September is often the busiest month at the nation's biggest port complex, making it one of the best barometers of the health of the economy and international trade.
The port of Los Angeles received 309,078 containers packed with imported goods in September, representing a decline of 16% from the same month last year and 27% from September 2006, L.A.'s best month ever for imports. Long Beach received 224,924 import containers in September, a drop of 19% from a year earlier and 32% from September 2007, the port's best September ever.
For the first nine months of the year, imports, exports and empty containers through the port of Los Angeles were down 16% at just under 5 million containers while the Long Beach port saw a decline of nearly 25% at just under 3.7 million containers, compared with the same period last year.
As dismal as those figures are for the two ports, which rank first and second in the U.S. in container volume and together rank fifth in the world, a greater worry goes beyond the immediate and substantial loss of local trade-related jobs: Some of the ports' most important tenants were so poorly positioned for the downturn that they might sink completely in a sea of billions of dollars of red ink, experts say.
"Without a doubt, the Southern California ports should be worried," said Neil Dekker, an analyst at Drewry Shipping Consultants in London who produces container industry forecasts. "Companies will go bust; freight rates may take years to recover."
The outlook could hardly be more ominous, said John Husing, an independent analyst with Economics and Politics Inc. in Redlands who follows the effects of global trade on the Inland Empire.

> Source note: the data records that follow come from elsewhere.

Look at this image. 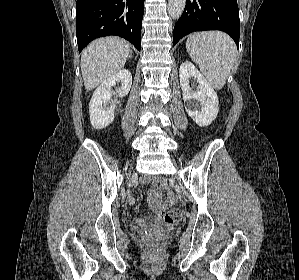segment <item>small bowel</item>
Returning a JSON list of instances; mask_svg holds the SVG:
<instances>
[{
    "instance_id": "obj_1",
    "label": "small bowel",
    "mask_w": 299,
    "mask_h": 280,
    "mask_svg": "<svg viewBox=\"0 0 299 280\" xmlns=\"http://www.w3.org/2000/svg\"><path fill=\"white\" fill-rule=\"evenodd\" d=\"M145 181H148V179H145ZM156 182L161 186L165 187V183L162 179L158 178ZM148 201L151 209L155 211H161L163 210L168 203H171L174 201V197L170 196L168 200L163 199L162 195L156 188H150L147 193ZM127 202L129 204L133 203V198L128 197Z\"/></svg>"
}]
</instances>
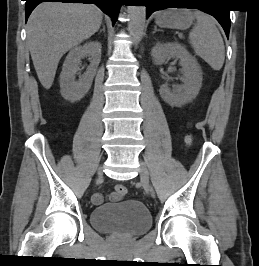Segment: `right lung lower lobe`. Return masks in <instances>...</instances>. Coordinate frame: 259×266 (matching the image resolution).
I'll return each mask as SVG.
<instances>
[{
	"instance_id": "98d812e1",
	"label": "right lung lower lobe",
	"mask_w": 259,
	"mask_h": 266,
	"mask_svg": "<svg viewBox=\"0 0 259 266\" xmlns=\"http://www.w3.org/2000/svg\"><path fill=\"white\" fill-rule=\"evenodd\" d=\"M25 14L26 21L33 11V9L41 2H62V3H84V4H96L98 5L106 14H108L113 21H116L118 11L122 5L123 0H25Z\"/></svg>"
}]
</instances>
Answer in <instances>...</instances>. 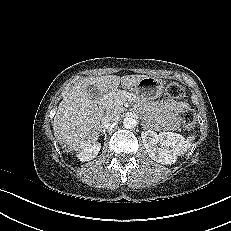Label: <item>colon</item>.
I'll return each mask as SVG.
<instances>
[{"mask_svg": "<svg viewBox=\"0 0 231 231\" xmlns=\"http://www.w3.org/2000/svg\"><path fill=\"white\" fill-rule=\"evenodd\" d=\"M166 94L173 99H182L185 96L184 88L176 82H171L166 87ZM180 125L187 131H193L196 127L195 114L187 109L181 113L179 118Z\"/></svg>", "mask_w": 231, "mask_h": 231, "instance_id": "colon-1", "label": "colon"}]
</instances>
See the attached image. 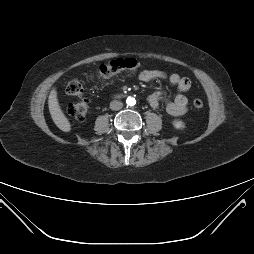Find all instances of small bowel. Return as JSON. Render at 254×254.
<instances>
[{
    "label": "small bowel",
    "mask_w": 254,
    "mask_h": 254,
    "mask_svg": "<svg viewBox=\"0 0 254 254\" xmlns=\"http://www.w3.org/2000/svg\"><path fill=\"white\" fill-rule=\"evenodd\" d=\"M139 79L142 82H150L155 79L168 80L172 85L176 86L180 92H186L191 88V81L187 77L178 74H167L165 71L153 69L144 70L140 73ZM165 98V93L161 91L154 92L148 97L149 105L156 109L160 102ZM188 100L185 95L178 94L173 100L166 103V110L169 114L180 116L188 110Z\"/></svg>",
    "instance_id": "1"
}]
</instances>
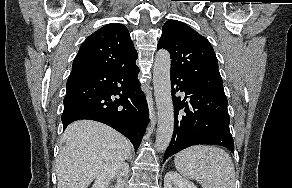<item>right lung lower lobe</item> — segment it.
<instances>
[{
  "label": "right lung lower lobe",
  "instance_id": "98d812e1",
  "mask_svg": "<svg viewBox=\"0 0 292 188\" xmlns=\"http://www.w3.org/2000/svg\"><path fill=\"white\" fill-rule=\"evenodd\" d=\"M138 72L136 65L123 69H73L66 84L63 128L80 119L99 121L126 136L136 151L149 116Z\"/></svg>",
  "mask_w": 292,
  "mask_h": 188
}]
</instances>
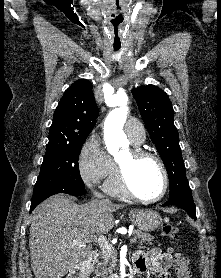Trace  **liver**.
<instances>
[{
  "label": "liver",
  "instance_id": "1",
  "mask_svg": "<svg viewBox=\"0 0 221 278\" xmlns=\"http://www.w3.org/2000/svg\"><path fill=\"white\" fill-rule=\"evenodd\" d=\"M124 207L105 200L78 205L73 197L55 195L32 213L29 234L31 267L35 278H62L91 252L85 240L106 234L114 226L113 212Z\"/></svg>",
  "mask_w": 221,
  "mask_h": 278
}]
</instances>
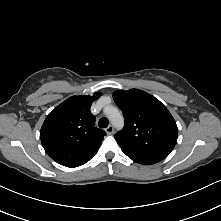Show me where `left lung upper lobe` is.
I'll use <instances>...</instances> for the list:
<instances>
[{
  "label": "left lung upper lobe",
  "mask_w": 221,
  "mask_h": 221,
  "mask_svg": "<svg viewBox=\"0 0 221 221\" xmlns=\"http://www.w3.org/2000/svg\"><path fill=\"white\" fill-rule=\"evenodd\" d=\"M113 98L125 118L123 130L115 134L121 150L166 158L178 138L176 122L168 109L139 89L118 90Z\"/></svg>",
  "instance_id": "left-lung-upper-lobe-1"
}]
</instances>
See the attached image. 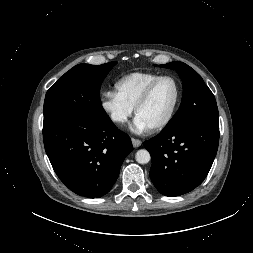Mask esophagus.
Wrapping results in <instances>:
<instances>
[{
    "label": "esophagus",
    "mask_w": 253,
    "mask_h": 253,
    "mask_svg": "<svg viewBox=\"0 0 253 253\" xmlns=\"http://www.w3.org/2000/svg\"><path fill=\"white\" fill-rule=\"evenodd\" d=\"M131 141L134 147H139L142 144L141 140L139 139L132 138Z\"/></svg>",
    "instance_id": "34e87169"
}]
</instances>
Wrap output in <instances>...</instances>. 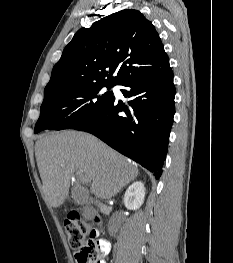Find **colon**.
<instances>
[{"label": "colon", "instance_id": "colon-1", "mask_svg": "<svg viewBox=\"0 0 233 263\" xmlns=\"http://www.w3.org/2000/svg\"><path fill=\"white\" fill-rule=\"evenodd\" d=\"M97 220V218H95ZM66 235L78 263H100L101 243L85 216L73 213L64 222Z\"/></svg>", "mask_w": 233, "mask_h": 263}]
</instances>
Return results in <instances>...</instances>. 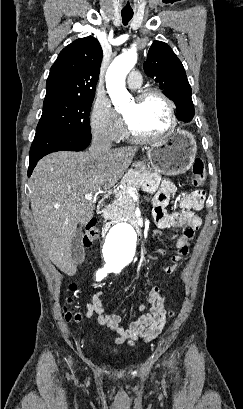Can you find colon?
I'll return each instance as SVG.
<instances>
[{
  "mask_svg": "<svg viewBox=\"0 0 243 409\" xmlns=\"http://www.w3.org/2000/svg\"><path fill=\"white\" fill-rule=\"evenodd\" d=\"M206 179L207 172L204 162L200 159L195 160L192 165V183L195 186H202L205 183ZM99 238L100 235L95 222H90L86 227V231L83 237L84 245L86 247H93L98 243ZM75 289L76 286L74 284L70 285L71 291H74ZM64 312L67 321L71 320L78 321L81 319V315L79 313L74 312L68 307H64ZM173 314H174L173 311L169 312V316H172Z\"/></svg>",
  "mask_w": 243,
  "mask_h": 409,
  "instance_id": "obj_1",
  "label": "colon"
}]
</instances>
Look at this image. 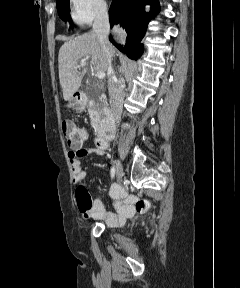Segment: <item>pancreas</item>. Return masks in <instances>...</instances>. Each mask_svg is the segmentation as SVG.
I'll return each mask as SVG.
<instances>
[{
    "instance_id": "pancreas-1",
    "label": "pancreas",
    "mask_w": 240,
    "mask_h": 288,
    "mask_svg": "<svg viewBox=\"0 0 240 288\" xmlns=\"http://www.w3.org/2000/svg\"><path fill=\"white\" fill-rule=\"evenodd\" d=\"M97 86H98L99 89H100V87H101V89L103 88V85H102L101 83H97ZM99 105H100V106H103V105H105V104H104V102L101 101V102L99 103ZM89 113H90V117H91L92 119H95V118L98 117V112L96 111L95 108H94V109H91Z\"/></svg>"
}]
</instances>
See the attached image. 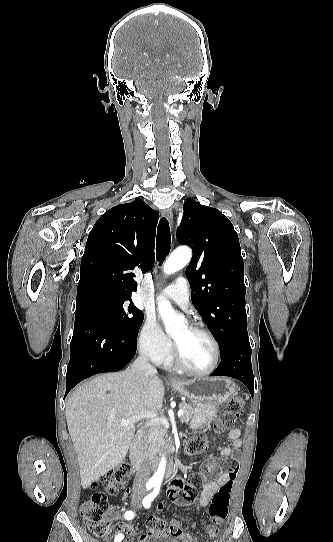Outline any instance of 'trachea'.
Listing matches in <instances>:
<instances>
[{"label": "trachea", "mask_w": 333, "mask_h": 542, "mask_svg": "<svg viewBox=\"0 0 333 542\" xmlns=\"http://www.w3.org/2000/svg\"><path fill=\"white\" fill-rule=\"evenodd\" d=\"M171 234L168 220L161 218L156 237V256L161 263L170 252Z\"/></svg>", "instance_id": "3493384b"}]
</instances>
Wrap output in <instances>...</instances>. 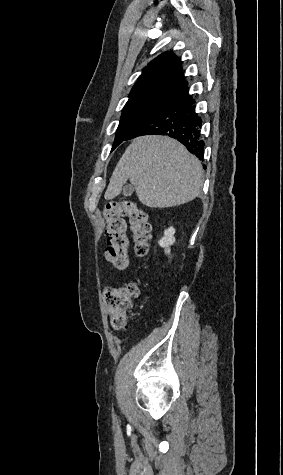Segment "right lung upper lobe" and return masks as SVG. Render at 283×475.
I'll return each mask as SVG.
<instances>
[{"label":"right lung upper lobe","mask_w":283,"mask_h":475,"mask_svg":"<svg viewBox=\"0 0 283 475\" xmlns=\"http://www.w3.org/2000/svg\"><path fill=\"white\" fill-rule=\"evenodd\" d=\"M186 84L180 60L173 52H165L143 69V75L133 86L129 98L160 89L178 90Z\"/></svg>","instance_id":"1"}]
</instances>
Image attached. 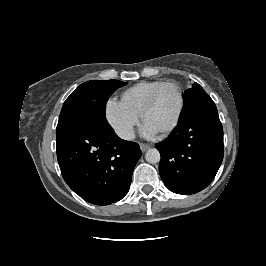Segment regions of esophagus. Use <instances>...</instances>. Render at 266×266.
<instances>
[{
	"instance_id": "1",
	"label": "esophagus",
	"mask_w": 266,
	"mask_h": 266,
	"mask_svg": "<svg viewBox=\"0 0 266 266\" xmlns=\"http://www.w3.org/2000/svg\"><path fill=\"white\" fill-rule=\"evenodd\" d=\"M149 148H150V145L149 144L140 143V149H141L142 152H145Z\"/></svg>"
}]
</instances>
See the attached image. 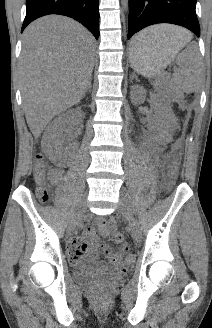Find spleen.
Listing matches in <instances>:
<instances>
[{"mask_svg":"<svg viewBox=\"0 0 212 328\" xmlns=\"http://www.w3.org/2000/svg\"><path fill=\"white\" fill-rule=\"evenodd\" d=\"M154 27L145 29L134 37L135 42L141 44L139 48H134L135 50L145 49L151 45L161 43V33ZM171 39H177V36H172ZM177 64L180 68L173 76L174 85L177 89L187 93L196 92L202 79L196 43H191L180 53Z\"/></svg>","mask_w":212,"mask_h":328,"instance_id":"1","label":"spleen"}]
</instances>
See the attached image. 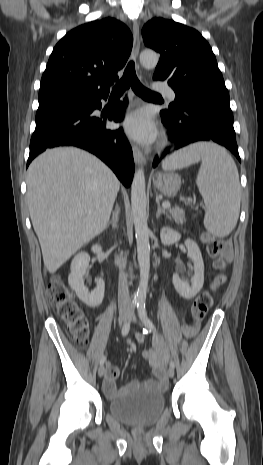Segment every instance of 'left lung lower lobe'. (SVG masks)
I'll use <instances>...</instances> for the list:
<instances>
[{
    "mask_svg": "<svg viewBox=\"0 0 263 465\" xmlns=\"http://www.w3.org/2000/svg\"><path fill=\"white\" fill-rule=\"evenodd\" d=\"M163 124L168 127L169 138L179 149L197 141H213L229 149L240 161L233 128V114L228 103L206 101L178 103L175 110L160 112ZM169 153V149L164 155ZM158 160L153 166H157Z\"/></svg>",
    "mask_w": 263,
    "mask_h": 465,
    "instance_id": "obj_1",
    "label": "left lung lower lobe"
}]
</instances>
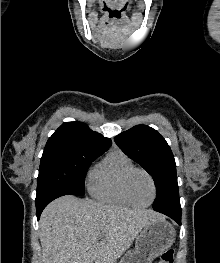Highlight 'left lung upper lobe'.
I'll return each instance as SVG.
<instances>
[{"mask_svg": "<svg viewBox=\"0 0 220 263\" xmlns=\"http://www.w3.org/2000/svg\"><path fill=\"white\" fill-rule=\"evenodd\" d=\"M114 140L129 158L152 176L156 186L153 209L181 211L175 159L165 139L149 126L136 125Z\"/></svg>", "mask_w": 220, "mask_h": 263, "instance_id": "5c2ea615", "label": "left lung upper lobe"}]
</instances>
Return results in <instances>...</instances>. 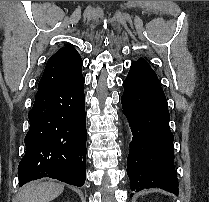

Seeing nothing but smooth sailing ahead for the globalization that has reshaped international trade, the world's shipping lines committed themselves years into the future to orders for new container ships that have as much as 69% more cargo carrying capacity than the vessels that were the world's largest in 2004, Husing said.
He described it as "the worst recession in modern times hitting an industry that was geared for the opposite of what they are facing."